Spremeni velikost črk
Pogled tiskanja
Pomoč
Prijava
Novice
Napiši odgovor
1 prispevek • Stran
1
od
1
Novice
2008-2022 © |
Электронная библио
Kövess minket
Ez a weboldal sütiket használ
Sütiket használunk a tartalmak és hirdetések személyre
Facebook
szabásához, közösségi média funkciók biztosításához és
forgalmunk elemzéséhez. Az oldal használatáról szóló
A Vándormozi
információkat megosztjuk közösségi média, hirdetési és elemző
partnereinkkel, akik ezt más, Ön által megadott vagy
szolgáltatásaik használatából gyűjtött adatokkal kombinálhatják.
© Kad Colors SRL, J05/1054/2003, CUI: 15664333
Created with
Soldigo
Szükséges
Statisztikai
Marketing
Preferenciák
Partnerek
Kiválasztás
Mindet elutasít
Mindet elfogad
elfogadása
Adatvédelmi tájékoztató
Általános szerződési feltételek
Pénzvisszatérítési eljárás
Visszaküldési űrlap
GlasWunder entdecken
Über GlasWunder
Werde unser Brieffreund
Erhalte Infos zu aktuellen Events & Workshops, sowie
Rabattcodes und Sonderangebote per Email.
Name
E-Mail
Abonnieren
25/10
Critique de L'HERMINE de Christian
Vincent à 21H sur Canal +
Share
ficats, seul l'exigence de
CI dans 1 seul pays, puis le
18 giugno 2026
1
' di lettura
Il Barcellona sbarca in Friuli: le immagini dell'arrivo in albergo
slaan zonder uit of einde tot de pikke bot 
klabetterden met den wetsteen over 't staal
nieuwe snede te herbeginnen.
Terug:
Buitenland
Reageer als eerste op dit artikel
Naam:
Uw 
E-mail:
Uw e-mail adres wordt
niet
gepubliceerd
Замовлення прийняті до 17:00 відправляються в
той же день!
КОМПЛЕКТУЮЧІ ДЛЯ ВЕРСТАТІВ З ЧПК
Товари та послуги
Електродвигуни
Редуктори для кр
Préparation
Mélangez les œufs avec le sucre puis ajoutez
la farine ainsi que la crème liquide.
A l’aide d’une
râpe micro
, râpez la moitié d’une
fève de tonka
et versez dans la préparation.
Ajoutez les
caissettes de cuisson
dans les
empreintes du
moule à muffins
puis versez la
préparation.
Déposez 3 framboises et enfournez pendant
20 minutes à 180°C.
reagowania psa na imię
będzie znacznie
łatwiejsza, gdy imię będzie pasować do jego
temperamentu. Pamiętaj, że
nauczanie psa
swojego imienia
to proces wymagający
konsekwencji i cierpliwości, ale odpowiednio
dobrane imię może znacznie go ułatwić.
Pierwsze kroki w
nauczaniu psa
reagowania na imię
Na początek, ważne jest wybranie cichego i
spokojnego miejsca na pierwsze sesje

About this exercise
Copy the material above, keeping every line exactly as it stands.

Output for this task
Spremeni velikost črk
Pogled tiskanja
Pomoč
Prijava
Novice
Napiši odgovor
1 prispevek • Stran
1
od
1
Novice
2008-2022 © |
Электронная библио
Kövess minket
Ez a weboldal sütiket használ
Sütiket használunk a tartalmak és hirdetések személyre
Facebook
szabásához, közösségi média funkciók biztosításához és
forgalmunk elemzéséhez. Az oldal használatáról szóló
A Vándormozi
információkat megosztjuk közösségi média, hirdetési és elemző
partnereinkkel, akik ezt más, Ön által megadott vagy
szolgáltatásaik használatából gyűjtött adatokkal kombinálhatják.
© Kad Colors SRL, J05/1054/2003, CUI: 15664333
Created with
Soldigo
Szükséges
Statisztikai
Marketing
Preferenciák
Partnerek
Kiválasztás
Mindet elutasít
Mindet elfogad
elfogadása
Adatvédelmi tájékoztató
Általános szerződési feltételek
Pénzvisszatérítési eljárás
Visszaküldési űrlap
GlasWunder entdecken
Über GlasWunder
Werde unser Brieffreund
Erhalte Infos zu aktuellen Events & Workshops, sowie
Rabattcodes und Sonderangebote per Email.
Name
E-Mail
Abonnieren
25/10
Critique de L'HERMINE de Christian
Vincent à 21H sur Canal +
Share
ficats, seul l'exigence de
CI dans 1 seul pays, puis le
18 giugno 2026
1
' di lettura
Il Barcellona sbarca in Friuli: le immagini dell'arrivo in albergo
slaan zonder uit of einde tot de pikke bot 
klabetterden met den wetsteen over 't staal
nieuwe snede te herbeginnen.
Terug:
Buitenland
Reageer als eerste op dit artikel
Naam:
Uw 
E-mail:
Uw e-mail adres wordt
niet
gepubliceerd
Замовлення прийняті до 17:00 відправляються в
той же день!
КОМПЛЕКТУЮЧІ ДЛЯ ВЕРСТАТІВ З ЧПК
Товари та послуги
Електродвигуни
Редуктори для кр
Préparation
Mélangez les œufs avec le sucre puis ajoutez
la farine ainsi que la crème liquide.
A l’aide d’une
râpe micro
, râpez la moitié d’une
fève de tonka
et versez dans la préparation.
Ajoutez les
caissettes de cuisson
dans les
empreintes du
moule à muffins
puis versez la
préparation.
Déposez 3 framboises et enfournez pendant
20 minutes à 180°C.
reagowania psa na imię
będzie znacznie
łatwiejsza, gdy imię będzie pasować do jego
temperamentu. Pamiętaj, że
nauczanie psa
swojego imienia
to proces wymagający
konsekwencji i cierpliwości, ale odpowiednio
dobrane imię może znacznie go ułatwić.
Pierwsze kroki w
nauczaniu psa
reagowania na imię
Na początek, ważne jest wybranie cichego i
spokojnego miejsca na pierwsze sesje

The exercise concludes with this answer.